A multidisciplinary review team conducted a systematic literature review
and identified five studies that reported the effects of therapeutic
foster care programs on violence by juveniles. The studies assessed two
similar but differing types of interventions, distinguished by the ages
and underlying problems of the target population. The first type of
intervention studied was therapeutic foster care for the reduction of
violence by children (ages 5-13) with severe emotional disturbance. The
second type was for the reduction of violence by chronically delinquent
adolescents (ages 12-18).

The authors found that

* Two studies involved programs (average duration = 18 months) in which
clusters of foster-parent families cooperated in the care of children
(ages 5-13) with severe emotional disturbance (referred to as cluster
therapeutic foster care). There was insufficient evidence to determine the
effectiveness of cluster therapeutic foster care in preventing violence
among children with severe emotional disturbance.
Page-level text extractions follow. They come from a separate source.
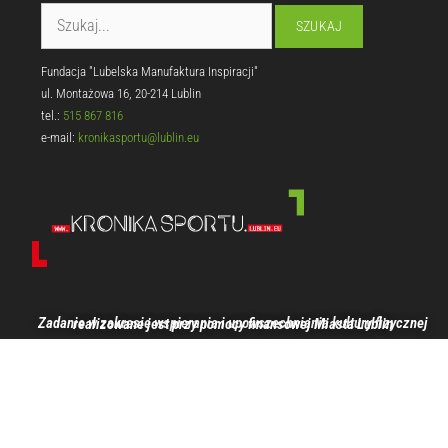
Fundacja "Lubelska Manufaktura Inspiracji"
ul. Montażowa 16, 20-214 Lublin
tel.:
515 867 816
e-mail:
kronikasportu@lublin.eu
Zadanie w zakresie wspierania i upowszechniania kultury fizycznej realizowane jest przy pomocy finansowej Miasta Lublin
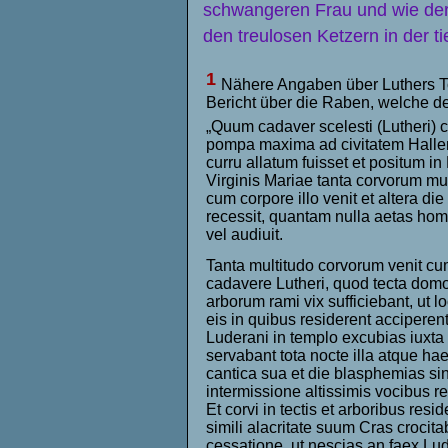
schwangeren Frau und wie der H
den treulosen Ketzern in der ti
1
Nähere Angaben über Luthers To
Bericht über die Raben, welche der
„Quum cadaver scelesti (Lutheri) 
pompa maxima ad civitatem Halle
curru allatum fuisset et positum in
Virginis Mariae tanta corvorum mu
cum corpore illo venit et altera di
recessit, quantam nulla aetas hom
vel audiuit.
Tanta multitudo corvorum venit c
cadavere Lutheri, quod tecta dom
arborum rami vix sufficiebant, ut lo
eis in quibus residerent acciperent
Luderani in templo excubias iuxta
servabant tota nocte illa atque hae
cantica sua et die blasphemias si
intermissione altissimis vocibus r
Et corvi in tectis et arboribus resid
simili alacritate suum Cras crocita
cessatione, ut nescias an faex Lu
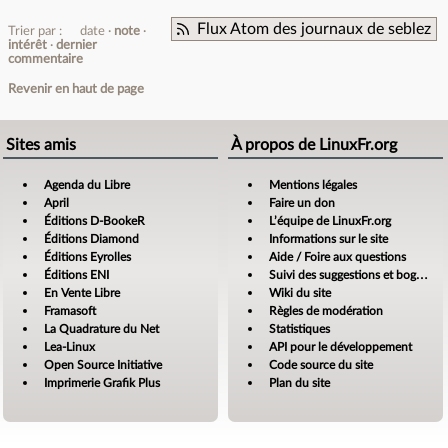
Flux Atom des journaux de seblez
Trier par :
date
note
intérêt
dernier
commentaire
Revenir en haut de page
Sites amis
À propos de LinuxFr.org
Agenda du Libre
Mentions légales
April
Faire un don
Éditions D-BookeR
L’équipe de LinuxFr.org
Éditions Diamond
Informations sur le site
Éditions Eyrolles
Aide / Foire aux questions
Éditions ENI
Suivi des suggestions et bogues
En Vente Libre
Wiki du site
Framasoft
Règles de modération
La Quadrature du Net
Statistiques
Lea-Linux
API pour le développement
Open Source Initiative
Code source du site
Imprimerie Grafik Plus
Plan du site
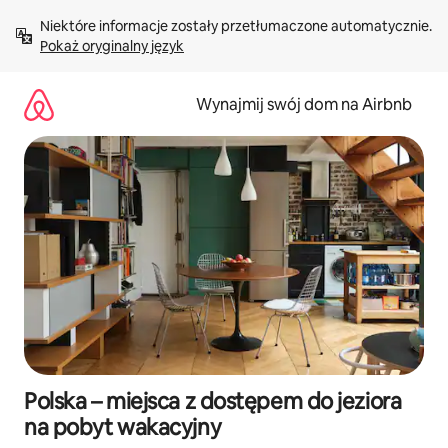
Przejdź
Niektóre informacje zostały przetłumaczone automatycznie. 
do
Pokaż oryginalny język
treści
Wynajmij swój dom na Airbnb
Polska – miejsca z dostępem do jeziora
na pobyt wakacyjny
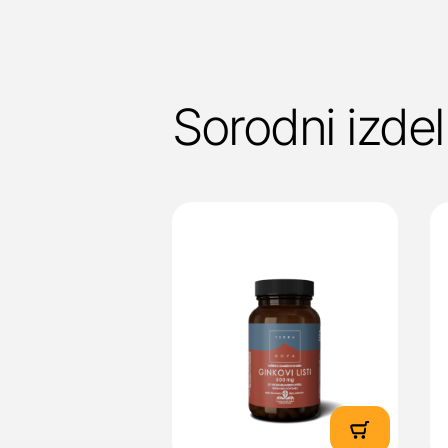
Sorodni izdel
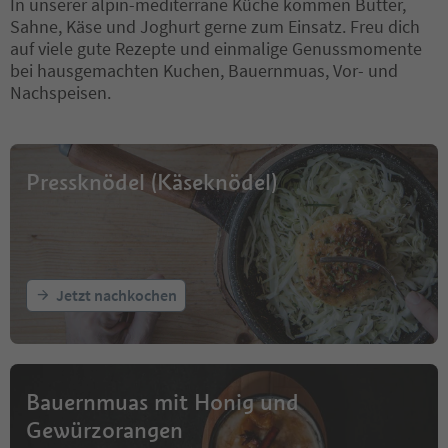
In unserer alpin-mediterrane Küche kommen Butter,
Sahne, Käse und Joghurt gerne zum Einsatz. Freu dich
auf viele gute Rezepte und einmalige Genussmomente
bei hausgemachten Kuchen, Bauernmuas, Vor- und
Nachspeisen.
Pressknödel (Käseknödel)
Jetzt nachkochen
Bauernmuas mit Honig und
Gewürzorangen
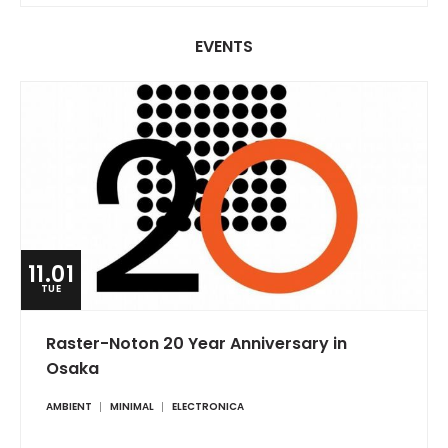
EVENTS
11.01
TUE
Raster-Noton 20 Year Anniversary in
Osaka
AMBIENT
MINIMAL
ELECTRONICA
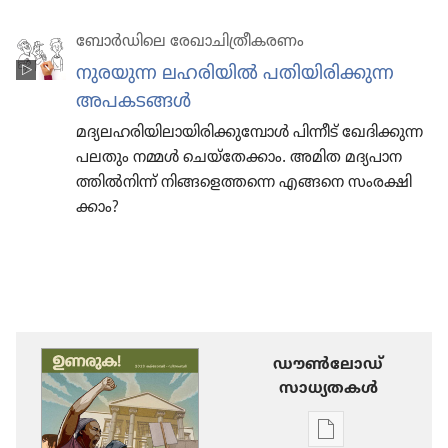
ബോർഡി​ലെ രേഖാ​ചി​ത്രീ​ക​ര​ണം
നുരയുന്ന ലഹരി​യിൽ പതിയി​രി​ക്കുന്ന
അപകടങ്ങൾ
മദ്യല​ഹ​രി​യി​ലാ​യി​രി​ക്കു​മ്പോൾ പിന്നീട്‌ ഖേദി​ക്കുന്ന
പലതും നമ്മൾ ചെയ്‌തേ​ക്കാം. അമിത മദ്യപാ​ന​
ത്തിൽനിന്ന്‌ നിങ്ങ​ളെ​ത്തന്നെ എങ്ങനെ സംരക്ഷി​
ക്കാം?
ഡൗണ്‍ലോഡ്
സാധ്യതകള്‍
പ്രസിദ്ധീകരണങ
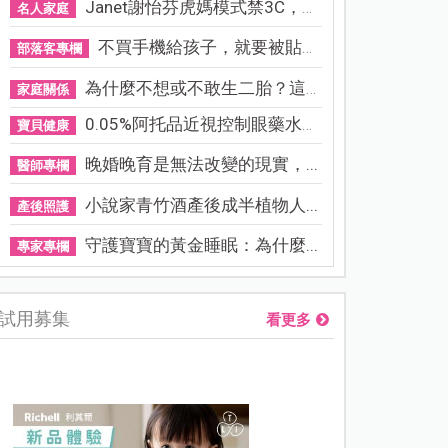
Janet謝怡芬虎媽模式禁3C，看...
名人家庭
不買手機給孩子，就要被貼「...
部落客專欄
為什麼不想或不敢生二胎？這8...
家庭關係
0.05%阿托品近視控制眼藥水納...
寶貝健康
晚婚晚育是無法改變的現實，...
醫師專欄
小說家青竹酒產後成半植物人...
產後照護
守護寶寶的黃金睡眠：為什麼...
專家專欄
試用募集
看更多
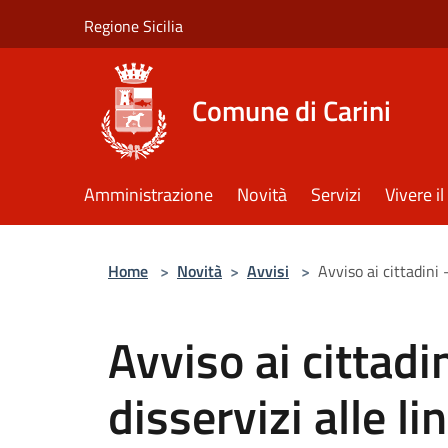
Salta al contenuto principale
Regione Sicilia
Comune di Carini
Amministrazione
Novità
Servizi
Vivere 
Home
>
Novità
>
Avvisi
>
Avviso ai cittadini 
Avviso ai cittadi
disservizi alle li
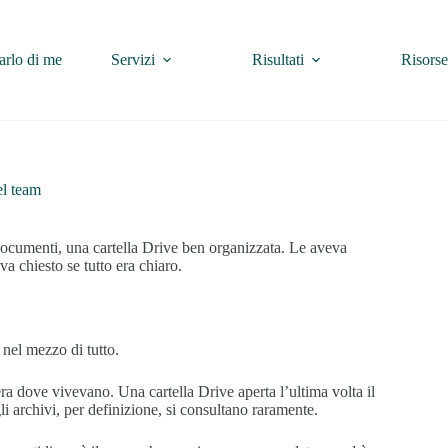
arlo di me
Servizi
Risultati
Risorse
el team
documenti, una cartella Drive ben organizzata. Le aveva
a chiesto se tutto era chiaro.
 nel mezzo di tutto.
ra dove vivevano. Una cartella Drive aperta l’ultima volta il
li archivi, per definizione, si consultano raramente.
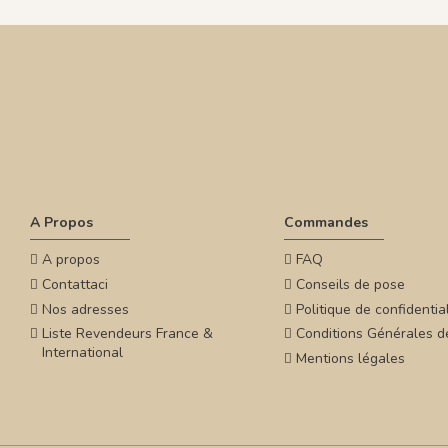
A Propos
Commandes
A propos
FAQ
Contattaci
Conseils de pose
Nos adresses
Politique de confidential
Liste Revendeurs France &
Conditions Générales d
International
Mentions légales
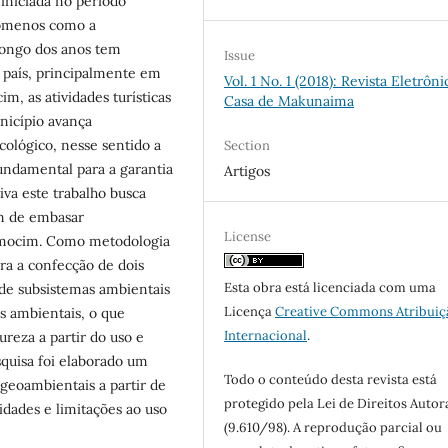
iniciada no período
enômenos como a
 longo dos anos tem
Issue
 país, principalmente em
Vol. 1 No. 1 (2018): Revista Eletrôni
m, as atividades turísticas
Casa de Makunaima
nicípio avança
ológico, nesse sentido a
Section
ndamental para a garantia
Artigos
iva este trabalho busca
im de embasar
License
mocim. Como metodologia
ra a confecção de dois
Esta obra está licenciada com uma
 de subsistemas ambientais
Licença
Creative Commons Atribuiç
s ambientais, o que
Internacional
.
reza a partir do uso e
quisa foi elaborado um
Todo o conteúdo desta revista está
geoambientais a partir de
protegido pela Lei de Direitos Autor
idades e limitações ao uso
(9.610/98). A reprodução parcial ou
* Three studies involved programs (average duration = 6-7 months) in which
program personnel collaborated closely and daily with foster families
caring for adolescents (ages 12-18) with a history of chronic delinquency
(referred to as program-intensive therapeutic foster care).
Program-intensive therapeutic foster care is associated with a reduction
in violence among juveniles with a history of chronic delinquency.

"On the basis of sufficient evidence of effectiveness, the task force
recommends program-intensive therapeutic foster care for the prevention of
violence among adolescents with histories of chronic delinquency," state
the authors.

Hahn RA, Lowy J, Bilukha O, et al. 2004. Therapeutic foster care for the
prevention of violence . Morbidity and Mortality Weekly Report:
Recommendations and Reports 53(RR10):1-8.

Readers: A full review of the evidence will be published in a supplement
to the American Journal of Preventive Medicine. The findings from
systematic reviews of eight types of firearm laws, early childhood home
visitation to prevent violence, and transfer of juveniles to the adult
judicial system have been completed previously. These are available at
http://www.thecommunityguide.org.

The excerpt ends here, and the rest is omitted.